● **Required action**:
Retype, word for word, each line between the lines holding "Plan de site Produits" and "когда ваша мудрость и гибкость стан", inclusive, and leave the rest of the data alone.

● **Materials provided**:
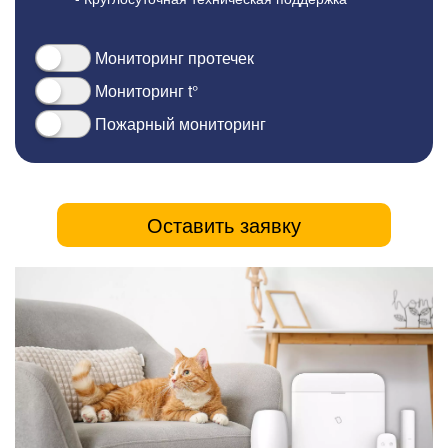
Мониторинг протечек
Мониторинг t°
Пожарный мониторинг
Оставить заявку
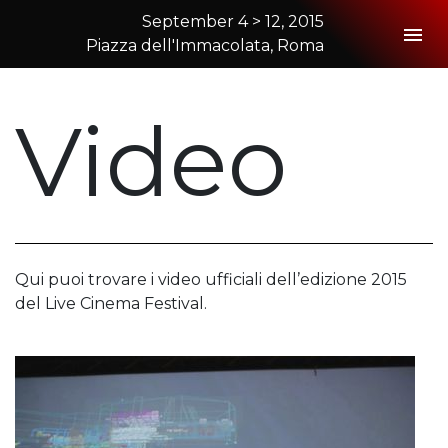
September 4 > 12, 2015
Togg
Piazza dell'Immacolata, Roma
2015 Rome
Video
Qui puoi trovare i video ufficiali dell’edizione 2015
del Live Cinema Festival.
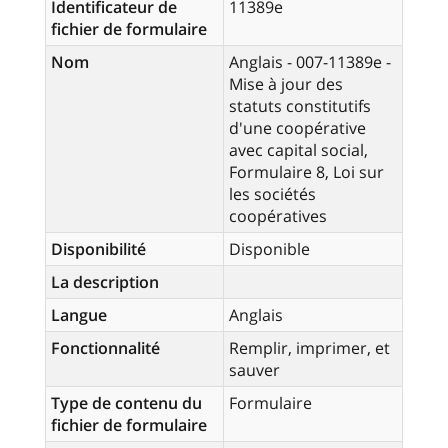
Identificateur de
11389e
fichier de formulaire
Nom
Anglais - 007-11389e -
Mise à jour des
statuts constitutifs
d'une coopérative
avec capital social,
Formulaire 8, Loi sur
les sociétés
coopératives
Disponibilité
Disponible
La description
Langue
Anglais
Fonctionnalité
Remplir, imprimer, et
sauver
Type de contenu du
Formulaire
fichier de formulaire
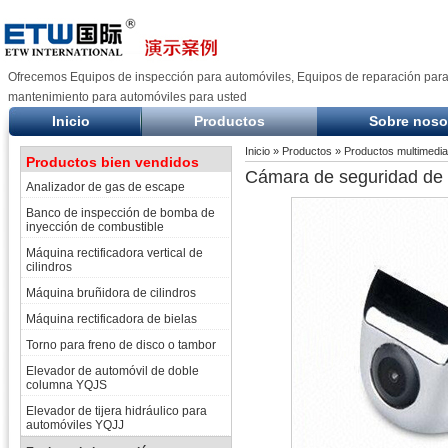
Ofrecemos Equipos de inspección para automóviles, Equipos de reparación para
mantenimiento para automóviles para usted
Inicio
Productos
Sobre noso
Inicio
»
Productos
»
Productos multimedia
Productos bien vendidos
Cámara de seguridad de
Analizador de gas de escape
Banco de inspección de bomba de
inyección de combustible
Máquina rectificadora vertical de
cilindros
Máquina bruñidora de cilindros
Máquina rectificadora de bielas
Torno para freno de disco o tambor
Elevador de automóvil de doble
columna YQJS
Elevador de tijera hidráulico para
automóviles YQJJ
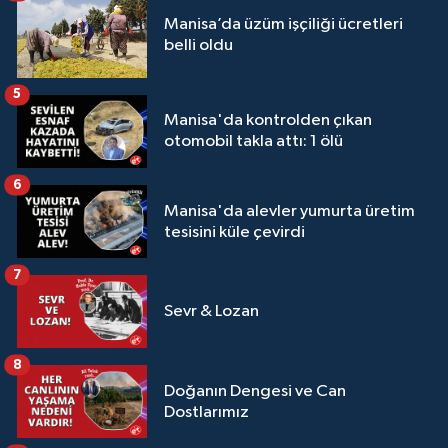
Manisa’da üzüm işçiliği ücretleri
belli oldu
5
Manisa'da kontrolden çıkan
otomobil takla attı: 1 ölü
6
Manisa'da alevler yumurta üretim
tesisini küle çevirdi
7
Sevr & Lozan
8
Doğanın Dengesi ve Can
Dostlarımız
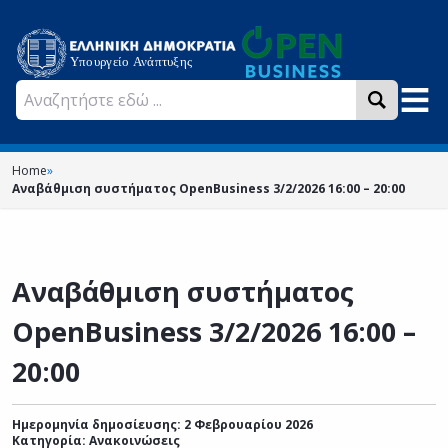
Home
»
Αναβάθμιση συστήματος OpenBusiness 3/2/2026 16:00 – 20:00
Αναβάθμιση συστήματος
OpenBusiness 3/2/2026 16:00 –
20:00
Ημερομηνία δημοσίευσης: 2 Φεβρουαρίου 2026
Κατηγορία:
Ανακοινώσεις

...

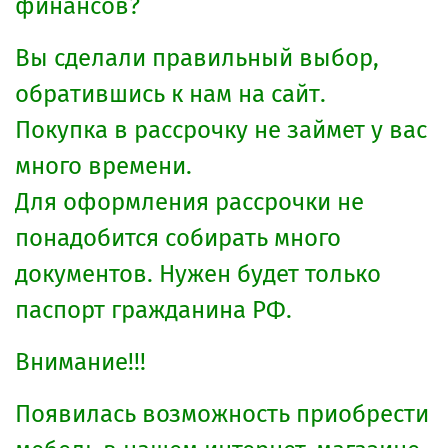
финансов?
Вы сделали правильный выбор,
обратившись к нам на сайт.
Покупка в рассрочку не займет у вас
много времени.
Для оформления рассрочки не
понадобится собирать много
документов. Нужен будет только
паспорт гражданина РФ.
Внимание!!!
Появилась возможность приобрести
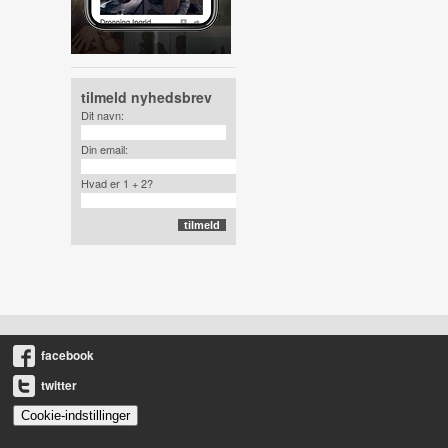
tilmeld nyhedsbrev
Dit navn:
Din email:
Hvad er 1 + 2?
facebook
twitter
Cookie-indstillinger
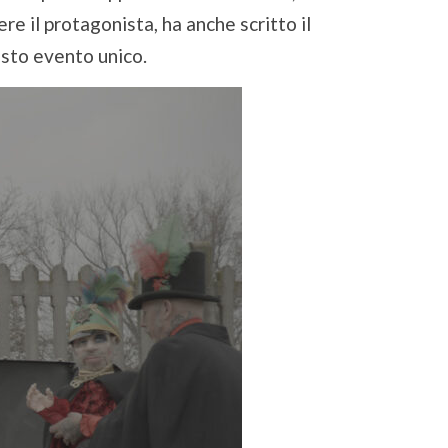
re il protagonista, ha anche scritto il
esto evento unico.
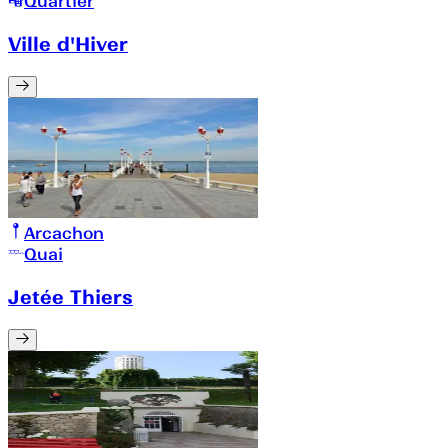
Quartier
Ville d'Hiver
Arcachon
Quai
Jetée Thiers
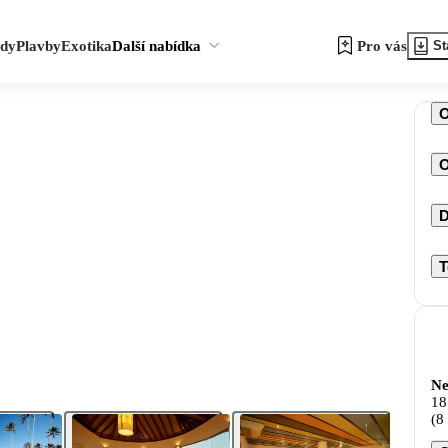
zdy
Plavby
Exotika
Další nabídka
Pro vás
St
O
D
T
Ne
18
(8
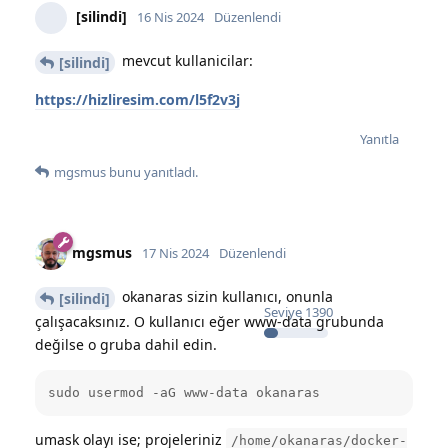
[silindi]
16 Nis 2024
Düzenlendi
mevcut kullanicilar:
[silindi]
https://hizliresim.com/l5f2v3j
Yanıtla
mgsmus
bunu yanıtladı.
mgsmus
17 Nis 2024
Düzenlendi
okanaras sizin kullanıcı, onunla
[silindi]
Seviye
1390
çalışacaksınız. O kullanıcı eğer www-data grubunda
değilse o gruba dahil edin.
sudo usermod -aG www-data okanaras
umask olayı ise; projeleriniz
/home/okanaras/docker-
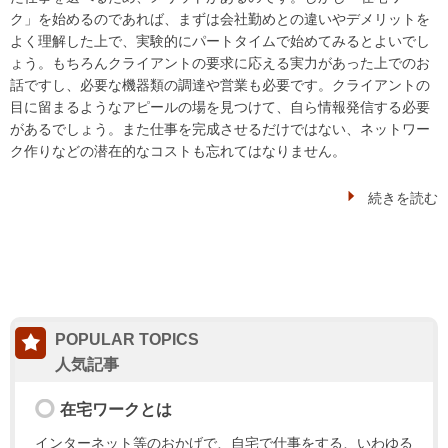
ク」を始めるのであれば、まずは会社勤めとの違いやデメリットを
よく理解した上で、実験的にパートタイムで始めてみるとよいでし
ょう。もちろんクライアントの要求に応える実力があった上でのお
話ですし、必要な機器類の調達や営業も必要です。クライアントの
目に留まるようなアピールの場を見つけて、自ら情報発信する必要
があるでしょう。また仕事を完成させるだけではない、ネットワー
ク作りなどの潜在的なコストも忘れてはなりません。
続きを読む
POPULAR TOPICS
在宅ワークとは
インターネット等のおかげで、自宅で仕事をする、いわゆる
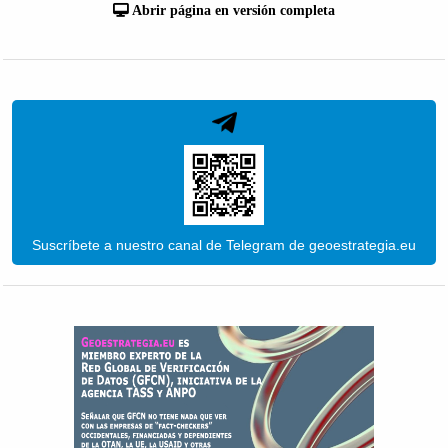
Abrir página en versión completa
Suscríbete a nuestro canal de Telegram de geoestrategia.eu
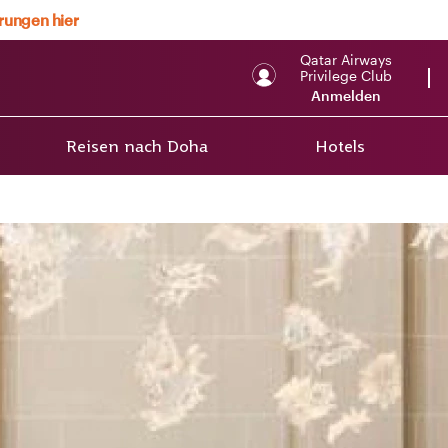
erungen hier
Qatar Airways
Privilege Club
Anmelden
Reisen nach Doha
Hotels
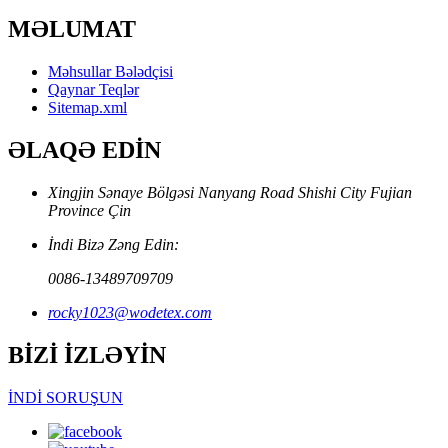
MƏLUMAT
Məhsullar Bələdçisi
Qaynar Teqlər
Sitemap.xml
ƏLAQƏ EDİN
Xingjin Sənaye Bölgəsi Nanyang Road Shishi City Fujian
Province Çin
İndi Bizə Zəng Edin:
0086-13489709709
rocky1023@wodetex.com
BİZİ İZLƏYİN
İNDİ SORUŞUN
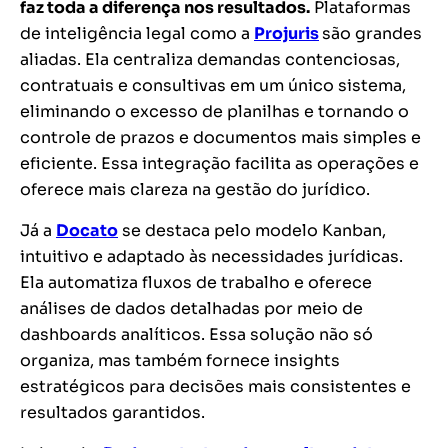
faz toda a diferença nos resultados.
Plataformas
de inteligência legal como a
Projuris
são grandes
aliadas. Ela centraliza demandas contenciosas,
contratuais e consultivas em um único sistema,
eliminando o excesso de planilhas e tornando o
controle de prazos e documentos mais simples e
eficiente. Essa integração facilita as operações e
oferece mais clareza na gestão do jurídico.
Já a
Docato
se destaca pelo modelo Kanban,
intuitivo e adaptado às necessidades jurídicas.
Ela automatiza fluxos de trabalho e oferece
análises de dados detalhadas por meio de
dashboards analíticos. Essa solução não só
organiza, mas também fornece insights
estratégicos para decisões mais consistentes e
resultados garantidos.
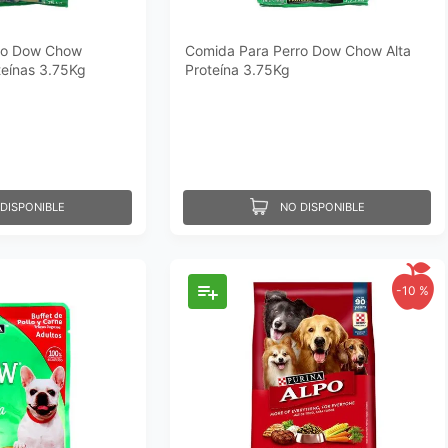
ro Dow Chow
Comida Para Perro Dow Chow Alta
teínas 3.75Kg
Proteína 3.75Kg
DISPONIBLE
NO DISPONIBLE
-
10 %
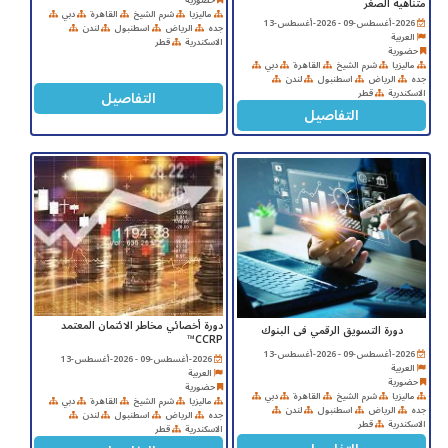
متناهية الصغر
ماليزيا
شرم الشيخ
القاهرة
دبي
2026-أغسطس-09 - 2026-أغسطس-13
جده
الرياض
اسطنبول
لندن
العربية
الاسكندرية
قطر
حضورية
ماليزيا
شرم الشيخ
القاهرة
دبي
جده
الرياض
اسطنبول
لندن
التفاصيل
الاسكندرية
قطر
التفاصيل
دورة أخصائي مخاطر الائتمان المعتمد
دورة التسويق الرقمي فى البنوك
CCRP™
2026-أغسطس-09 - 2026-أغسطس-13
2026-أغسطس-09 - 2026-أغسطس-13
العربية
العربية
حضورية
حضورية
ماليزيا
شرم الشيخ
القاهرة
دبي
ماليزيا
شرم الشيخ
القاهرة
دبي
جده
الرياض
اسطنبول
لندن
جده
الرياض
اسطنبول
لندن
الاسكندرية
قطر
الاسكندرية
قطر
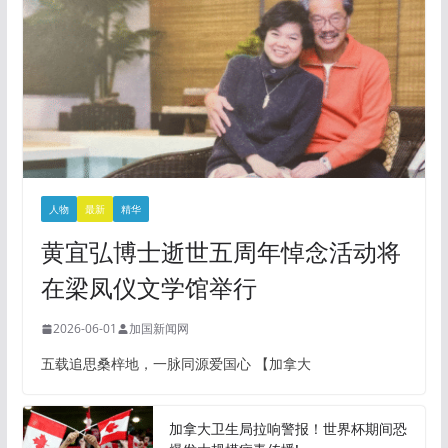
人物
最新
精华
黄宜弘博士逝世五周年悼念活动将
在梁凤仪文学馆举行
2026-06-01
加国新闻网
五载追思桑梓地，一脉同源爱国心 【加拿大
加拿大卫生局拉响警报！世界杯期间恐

---

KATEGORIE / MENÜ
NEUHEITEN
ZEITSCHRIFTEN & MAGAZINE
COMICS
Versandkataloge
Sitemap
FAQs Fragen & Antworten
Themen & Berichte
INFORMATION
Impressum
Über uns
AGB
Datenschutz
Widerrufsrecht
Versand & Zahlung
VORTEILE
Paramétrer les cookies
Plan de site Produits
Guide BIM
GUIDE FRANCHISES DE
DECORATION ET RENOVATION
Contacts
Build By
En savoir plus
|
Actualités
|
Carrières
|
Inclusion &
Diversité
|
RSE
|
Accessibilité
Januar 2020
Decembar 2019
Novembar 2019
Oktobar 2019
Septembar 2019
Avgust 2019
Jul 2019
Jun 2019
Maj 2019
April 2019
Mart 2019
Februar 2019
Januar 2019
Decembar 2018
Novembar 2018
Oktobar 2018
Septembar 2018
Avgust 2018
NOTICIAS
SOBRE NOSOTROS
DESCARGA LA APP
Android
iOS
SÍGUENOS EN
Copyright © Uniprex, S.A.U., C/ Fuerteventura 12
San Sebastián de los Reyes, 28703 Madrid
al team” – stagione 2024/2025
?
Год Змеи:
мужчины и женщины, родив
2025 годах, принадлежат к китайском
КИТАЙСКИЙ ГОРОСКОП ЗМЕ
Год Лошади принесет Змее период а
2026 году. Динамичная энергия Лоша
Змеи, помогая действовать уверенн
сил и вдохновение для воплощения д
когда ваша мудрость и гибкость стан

● **Solution**:
Plan de site Produits
Guide BIM
GUIDE FRANCHISES DE
DECORATION ET RENOVATION
Contacts
Build By
En savoir plus
|
Actualités
|
Carrières
|
Inclusion &
Diversité
|
RSE
|
Accessibilité
Januar 2020
Decembar 2019
Novembar 2019
Oktobar 2019
Septembar 2019
Avgust 2019
Jul 2019
Jun 2019
Maj 2019
April 2019
Mart 2019
Februar 2019
Januar 2019
Decembar 2018
Novembar 2018
Oktobar 2018
Septembar 2018
Avgust 2018
NOTICIAS
SOBRE NOSOTROS
DESCARGA LA APP
Android
iOS
SÍGUENOS EN
Copyright © Uniprex, S.A.U., C/ Fuerteventura 12
San Sebastián de los Reyes, 28703 Madrid
al team” – stagione 2024/2025
?
Год Змеи:
мужчины и женщины, родив
2025 годах, принадлежат к китайском
КИТАЙСКИЙ ГОРОСКОП ЗМЕ
Год Лошади принесет Змее период а
2026 году. Динамичная энергия Лоша
Змеи, помогая действовать уверенн
сил и вдохновение для воплощения д
когда ваша мудрость и гибкость стан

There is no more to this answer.